Masaka, Uganda | THE INDEPENDENT | The Bishop of West Buganda Anglican Diocese; The Rt Rev Henry Katumba Tamale, has called for a general salary scales review for all public servants, as a decisive solution to the recurrent strikes.
He is concerned that repeated action by different categories of civil servants is presenting grievous effects to the population that fails to access the much desired social services every time government workers strike.
Bishop Katumba’s advice comes over a week after primary and Arts teachers in secondary schools laid down their tools demanding enhancements of their salaries. Besides the teachers, health professionals, lecturers, and nonteaching staff in public universities have also repeatedly gone on strike to demand a pay rise.
Bishop Katumba says that the government needs to set up and operationalize a Salaries Review Commission to harmonize payments of all public servants, other than handling the problem in a piecemeal approach. According to him, the current salary structures create serious wage inequalities which will haunt the country for decades.
Bishop Katumba advised that in the meantime, the government should avoid being stiff-necked while handling teachers’ demands, but instead find ways of courteously engaging them in the interest of the parents and students who have become victims of circumstances.
On Wednesday, the Permanent Secretary in the Ministry of Public Service Catherine Bitarakwate Musingwiire ordered the striking teachers to return to their duty station by Friday, June 24, or risk being scrapped off the payroll.
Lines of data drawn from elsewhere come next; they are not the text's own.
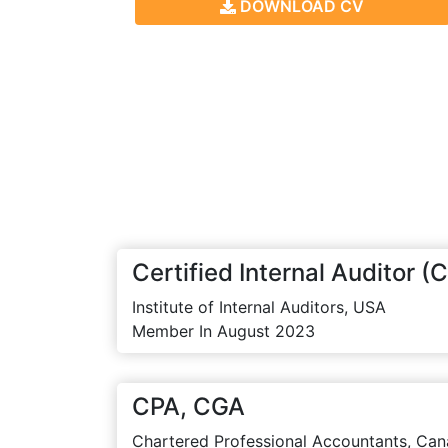
DOWNLOAD CV
Certified Internal Auditor (C
Institute of Internal Auditors, USA
Member In August 2023
CPA, CGA
Chartered Professional Accountants, Can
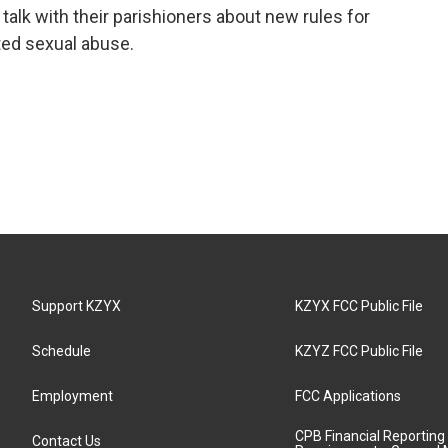
talk with their parishioners about new rules for
ted sexual abuse.
Support KZYX
KZYX FCC Public File
Schedule
KZYZ FCC Public File
Employment
FCC Applications
CPB Financial Reporting
Contact Us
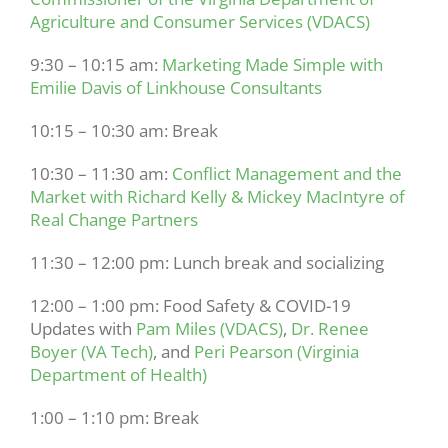
Agriculture and Consumer Services (VDACS)
9:30 – 10:15 am:
Marketing Made Simple with
Emilie Davis of Linkhouse Consultants
10:15 – 10:30 am: Break
10:30 – 11:30 am:
Conflict Management and the
Market with Richard Kelly & Mickey MacIntyre of
Real Change Partners
11:30 – 12:00 pm: Lunch break and socializing
12:00 – 1:00 pm: Food Safety & COVID-19
Updates with
Pam Miles (VDACS)
,
Dr. Renee
Boyer (VA Tech)
, and
Peri Pearson (Virginia
Department of Health)
1:00 – 1:10 pm: Break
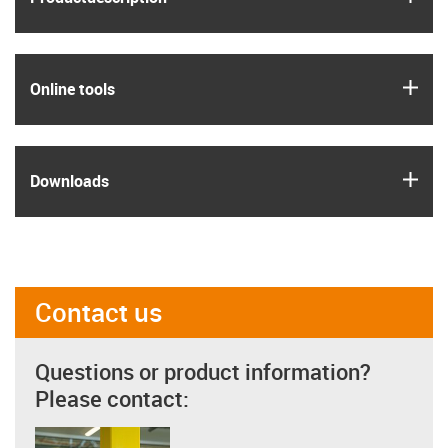
igus
Online tools
igus
Downloads
Contact us
Questions or product information?
Please contact:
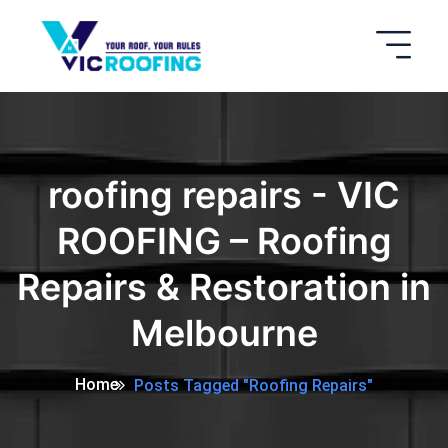
roofing repairs - VIC
ROOFING – Roofing
Repairs & Restoration in
Melbourne
Home
Posts Tagged "roofing Repairs"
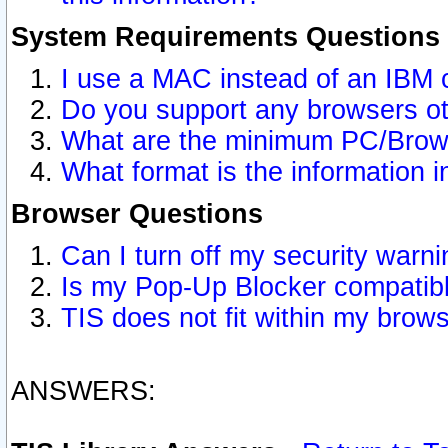
System Requirements Questions
I use a MAC instead of an IBM 
Do you support any browsers ot
What are the minimum PC/Brows
What format is the information i
Browser Questions
Can I turn off my security war
Is my Pop-Up Blocker compatibl
TIS does not fit within my bro
ANSWERS:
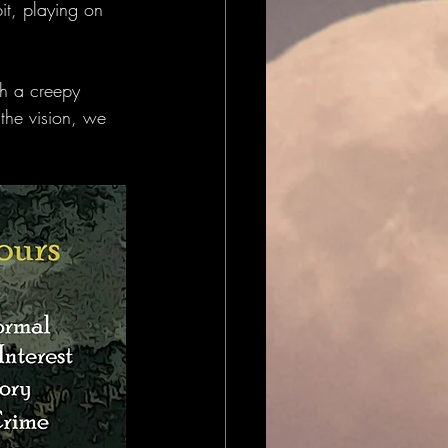
bit, playing on 
th a creepy 
 the vision, we 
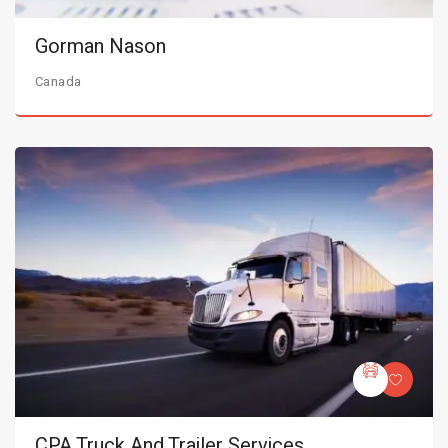
Gorman Nason
Canada
CPA Truck And Trailer Services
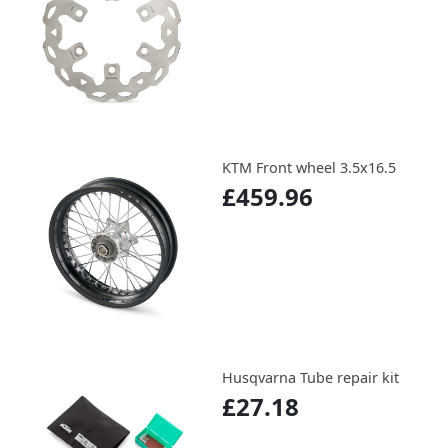
KTM Front wheel 3.5x16.5
£459.96
Husqvarna Tube repair kit
£27.18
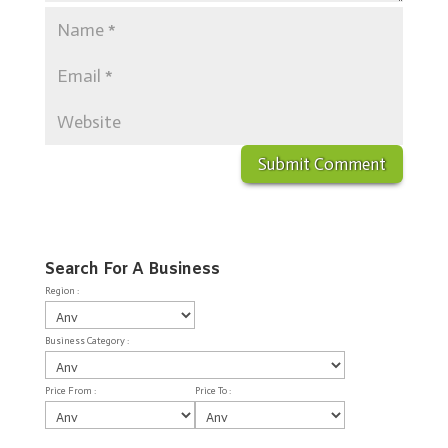
Search For A Business
Region :
Business Category :
Price From :
Price To :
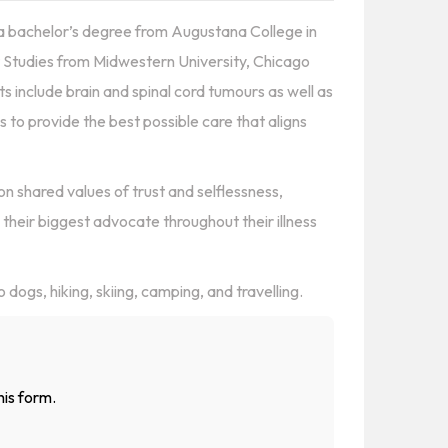
d a bachelor’s degree from Augustana College in
ant Studies from Midwestern University, Chicago
ts include brain and spinal cord tumours as well as
is to provide the best possible care that aligns
on shared values of trust and selflessness,
e their biggest advocate throughout their illness
dogs, hiking, skiing, camping, and travelling.
his form.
According to her communication, the government does not have money to cater for salary increments due to a limited budget.
But Herman Nsamba, the Headteacher at St Gregory Primary School Butende in Masaka says many of the teachers in the area did not show up as instructed on Friday, owing to the communication by their umbrella body of Uganda National Teachers Union-UNATU which advised them to stay home.
Nsamba has also asked the officers in the line ministries to avoid issuing coercive statements to teachers which may instead acerbate the situation at hand.